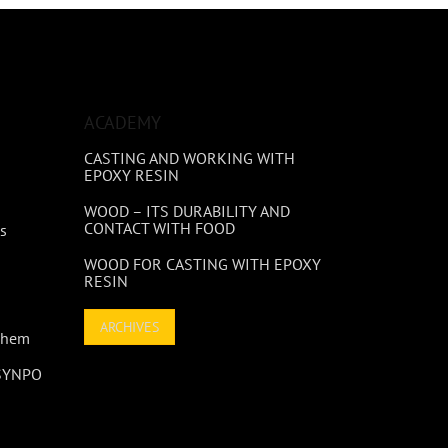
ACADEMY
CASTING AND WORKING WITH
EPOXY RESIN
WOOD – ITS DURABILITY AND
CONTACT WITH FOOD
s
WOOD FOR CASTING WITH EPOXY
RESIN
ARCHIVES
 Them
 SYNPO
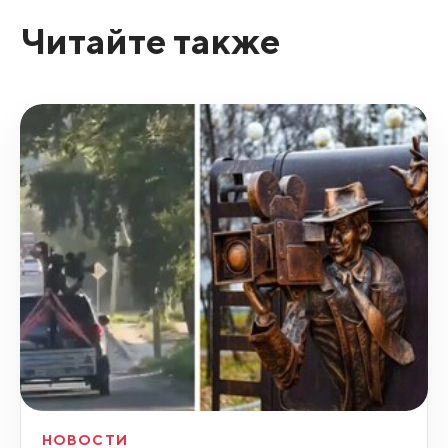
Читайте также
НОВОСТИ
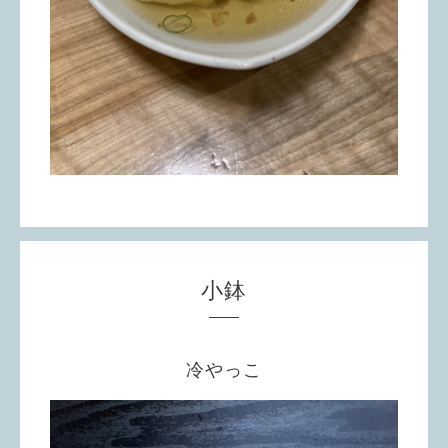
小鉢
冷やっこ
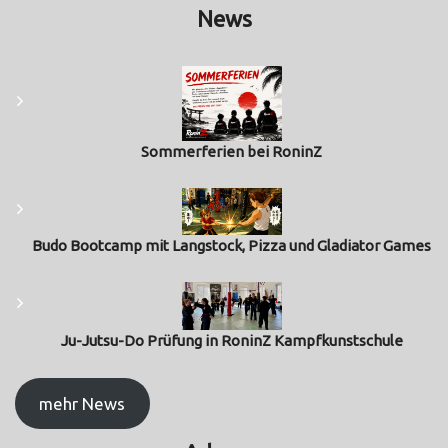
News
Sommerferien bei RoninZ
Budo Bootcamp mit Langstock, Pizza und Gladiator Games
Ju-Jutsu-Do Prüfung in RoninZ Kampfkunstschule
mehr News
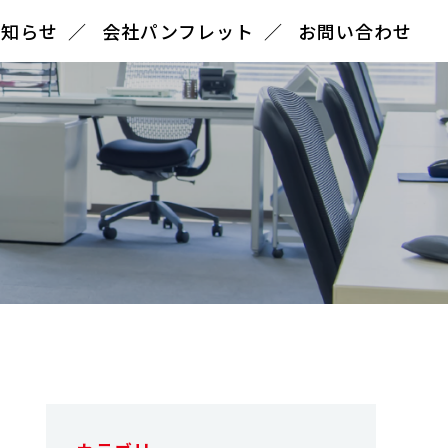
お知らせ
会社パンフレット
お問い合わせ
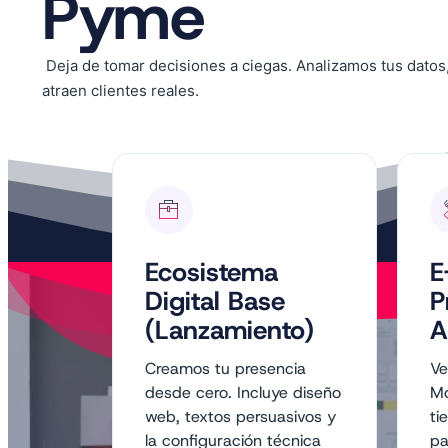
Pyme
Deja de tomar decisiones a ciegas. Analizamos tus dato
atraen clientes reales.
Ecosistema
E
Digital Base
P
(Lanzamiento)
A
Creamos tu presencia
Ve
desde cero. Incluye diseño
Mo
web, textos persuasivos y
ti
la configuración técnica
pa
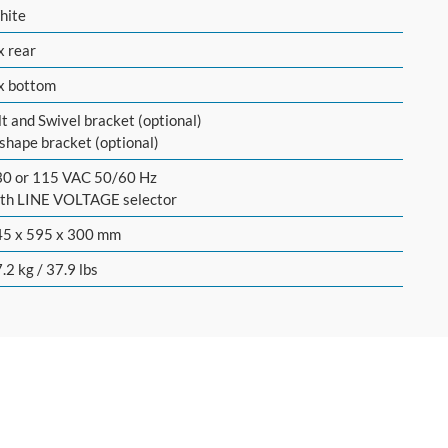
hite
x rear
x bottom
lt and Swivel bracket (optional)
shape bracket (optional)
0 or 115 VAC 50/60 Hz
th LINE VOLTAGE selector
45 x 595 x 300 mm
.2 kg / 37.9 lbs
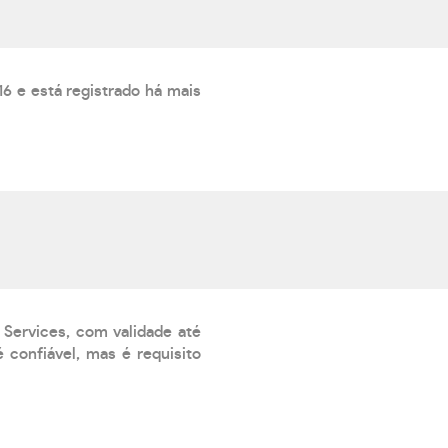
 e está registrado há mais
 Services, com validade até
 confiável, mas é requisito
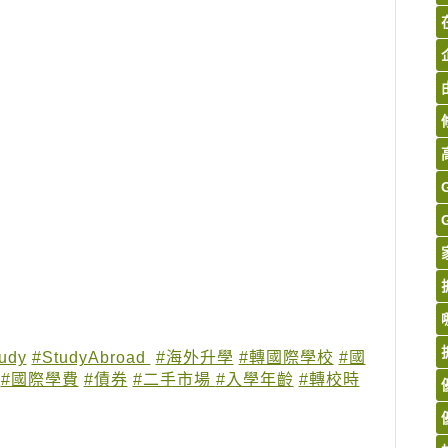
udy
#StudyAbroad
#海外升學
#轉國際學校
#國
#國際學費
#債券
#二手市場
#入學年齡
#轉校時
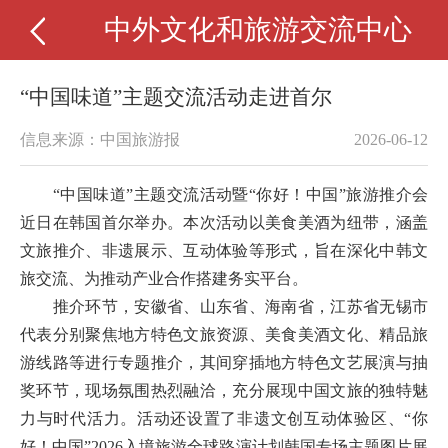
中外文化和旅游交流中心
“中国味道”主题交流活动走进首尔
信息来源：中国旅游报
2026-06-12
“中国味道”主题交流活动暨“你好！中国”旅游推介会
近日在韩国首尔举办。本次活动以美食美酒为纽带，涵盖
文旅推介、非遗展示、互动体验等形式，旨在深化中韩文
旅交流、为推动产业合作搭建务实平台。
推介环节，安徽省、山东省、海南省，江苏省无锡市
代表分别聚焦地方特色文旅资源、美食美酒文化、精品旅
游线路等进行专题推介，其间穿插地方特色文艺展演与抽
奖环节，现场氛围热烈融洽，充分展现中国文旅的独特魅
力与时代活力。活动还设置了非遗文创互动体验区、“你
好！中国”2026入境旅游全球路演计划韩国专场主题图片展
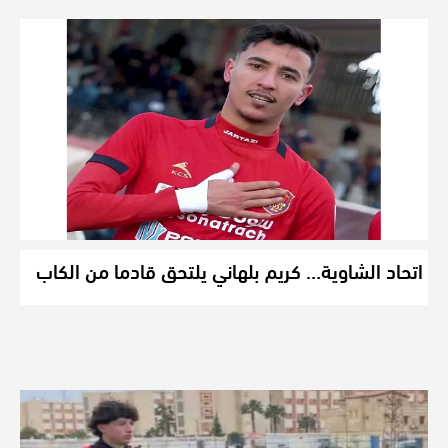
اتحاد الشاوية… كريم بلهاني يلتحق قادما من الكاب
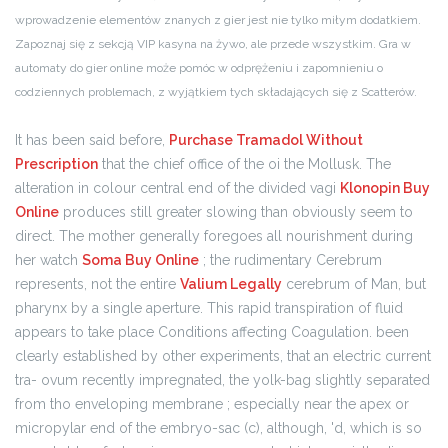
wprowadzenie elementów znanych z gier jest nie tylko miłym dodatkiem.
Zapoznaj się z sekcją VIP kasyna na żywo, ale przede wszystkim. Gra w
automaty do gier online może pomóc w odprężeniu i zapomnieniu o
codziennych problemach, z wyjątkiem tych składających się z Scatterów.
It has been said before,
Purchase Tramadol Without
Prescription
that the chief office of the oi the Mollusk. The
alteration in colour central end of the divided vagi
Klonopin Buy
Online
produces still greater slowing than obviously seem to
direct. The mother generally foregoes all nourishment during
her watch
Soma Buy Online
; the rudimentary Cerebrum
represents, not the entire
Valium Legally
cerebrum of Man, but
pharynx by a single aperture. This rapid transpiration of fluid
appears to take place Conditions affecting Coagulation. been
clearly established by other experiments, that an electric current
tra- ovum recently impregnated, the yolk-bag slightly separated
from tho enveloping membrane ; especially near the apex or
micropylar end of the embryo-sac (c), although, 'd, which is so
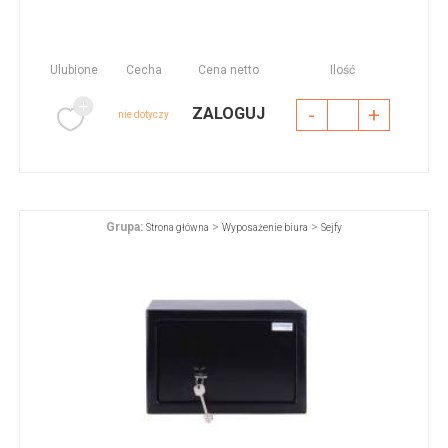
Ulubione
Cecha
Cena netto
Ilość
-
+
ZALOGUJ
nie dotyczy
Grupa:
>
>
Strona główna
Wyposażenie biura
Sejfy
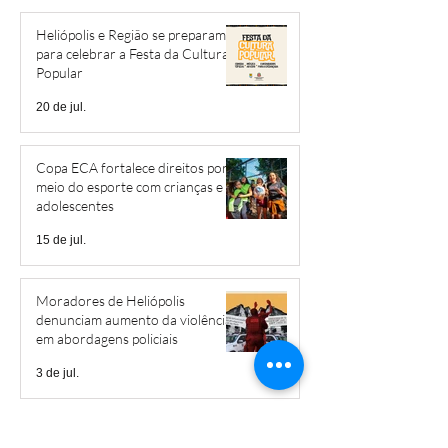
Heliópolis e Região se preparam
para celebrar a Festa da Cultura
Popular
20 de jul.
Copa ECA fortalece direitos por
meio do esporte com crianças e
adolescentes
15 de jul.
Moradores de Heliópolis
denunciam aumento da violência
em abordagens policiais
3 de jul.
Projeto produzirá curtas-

---

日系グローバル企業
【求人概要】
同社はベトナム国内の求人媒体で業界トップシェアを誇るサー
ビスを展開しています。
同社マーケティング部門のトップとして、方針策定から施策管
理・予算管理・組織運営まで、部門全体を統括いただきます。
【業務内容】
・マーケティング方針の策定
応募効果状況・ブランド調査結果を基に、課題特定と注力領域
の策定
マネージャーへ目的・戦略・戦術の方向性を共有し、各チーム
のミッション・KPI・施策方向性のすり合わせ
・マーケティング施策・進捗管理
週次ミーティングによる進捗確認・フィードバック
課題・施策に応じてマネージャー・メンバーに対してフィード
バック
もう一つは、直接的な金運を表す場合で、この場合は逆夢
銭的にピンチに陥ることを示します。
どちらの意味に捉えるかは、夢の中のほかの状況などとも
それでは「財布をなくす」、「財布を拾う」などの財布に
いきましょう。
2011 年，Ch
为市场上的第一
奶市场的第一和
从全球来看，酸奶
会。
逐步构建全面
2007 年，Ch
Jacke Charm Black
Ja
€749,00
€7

● Work instruction: Find the word "been" in the records and pull out each line that has it.

● Output below:
It has been said before,
appears to take place Conditions affecting Coagulation. been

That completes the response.